The first of these bills was similar in intent to Bill S-203. The latter was similar in many ways to previous government bills that have been before Parliament over the last decade but did not pass. In Ontario, the simpler bill passed with the help and support of us and our colleagues at the Ontario Farm Animal Council. Understandably, the OSPCA initially supported the more comprehensive bill, but in the end, they realized that some progress was better than nothing and threw their support behind the other bill to move forward.
Since the passage of that bill, illegal puppy mills have faced increasing scrutiny, and the opportunity to lay charges has been strengthened.
Over the past two weeks, articles have appeared in several media sources across the country extolling the virtues of both previous government bills and the bill introduced by the honourable member for Ajax--Pickering. These same articles included a comment that suggested that the passage of Bill S-203 would be a sad day.
It defies belief how the passage of simple legislation that increases the court's ability to more severely punish animal abusers could be construed in this fashion, unless there is another agenda at play.
My confusion was apparently shared by a former animal cruelty inspector, who responded to these same media articles with a sense of indignation. He noted in his letter to the media that the cases cited in the articles could already be prosecuted under existing law. So what was the purpose of bringing in new laws?

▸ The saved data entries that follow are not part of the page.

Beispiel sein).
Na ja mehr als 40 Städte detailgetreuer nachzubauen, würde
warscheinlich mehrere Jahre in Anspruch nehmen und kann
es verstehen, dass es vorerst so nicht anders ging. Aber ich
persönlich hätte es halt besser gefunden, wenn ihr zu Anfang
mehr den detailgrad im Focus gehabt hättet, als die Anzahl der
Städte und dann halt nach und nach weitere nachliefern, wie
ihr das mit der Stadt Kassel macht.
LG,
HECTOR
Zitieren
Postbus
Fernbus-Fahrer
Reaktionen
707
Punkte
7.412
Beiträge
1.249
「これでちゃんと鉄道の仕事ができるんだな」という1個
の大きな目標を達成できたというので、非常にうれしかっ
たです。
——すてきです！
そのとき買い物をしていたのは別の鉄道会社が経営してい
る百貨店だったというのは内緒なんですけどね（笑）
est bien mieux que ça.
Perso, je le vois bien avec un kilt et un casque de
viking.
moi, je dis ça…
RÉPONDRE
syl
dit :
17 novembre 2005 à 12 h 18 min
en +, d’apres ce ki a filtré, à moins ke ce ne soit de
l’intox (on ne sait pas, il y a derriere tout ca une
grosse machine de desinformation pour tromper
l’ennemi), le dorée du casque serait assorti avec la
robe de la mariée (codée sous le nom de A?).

His comment is supported by statistics provided by a previous witness who quoted figures in the OSPCA annual report that demonstrate that the number of charges being laid are up. Convictions are successfully achieved in 80% to 90% of the cases under the current law. The former inspector who responded to those media articles noted that simply increasing the penalty should suffice, which is something that Bill S-203 does.
Last week, with reference to the previous government bills that failed to pass, a witness before this committee pointed out that poorly written laws are no substitute for inadequacies in the current law. We strongly concur, as apparently does the animal cruelty inspector I referenced before, who noted that bad laws won't protect animals from cruelty, but tougher enforcement and longer sentences might.

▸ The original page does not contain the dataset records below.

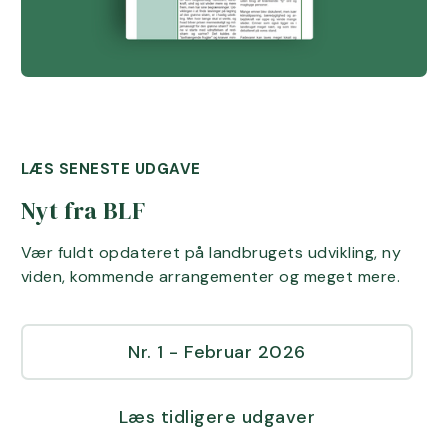
LÆS SENESTE UDGAVE
Nyt fra BLF
Vær fuldt opdateret på landbrugets udvikling, ny
viden, kommende arrangementer og meget mere.
Nr. 1 - Februar 2026
Læs tidligere udgaver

In this country there is strong, broadly based support for the new penalties contained in Bill S-203, both inside the government and in the broader general public. The bill has already been approved by the Senate. It represents the best opportunity in the last 10 years to pass legislation that addresses legitimate public concerns about heinous acts of animal cruelty and provides a more effective response than what is currently available.
Despite the unfortunate characterization by some of Bill S-203 as the lesser of two evils, which it clearly is not, passage of the bill will change the status quo and will give the courts the tools to sentence persons convicted of criminal offences against animals to more meaningful penalties that reflect the nature of these crimes.
We find ourselves on the cusp of an opportunity to do the right thing. The will to effect change clearly exists, and the debate around this issue has dragged on long enough. Before me you will see the evidence of that. These are all the debates in Parliament we've been through on these bills over the last 10 years, and yet no progress has been made.
Senator Bryden's attempt to propose a workable solution should be applauded. His bill may not be all things to all people, but it is a step forward and needs to be passed unamended; otherwise the debate will continue and the best opportunity we've had in a decade to achieve something of value will have been lost.
I thank you again, honourable Chair and members of the committee, for your time, your courtesy, and the opportunity to appear before you here today. Thank you.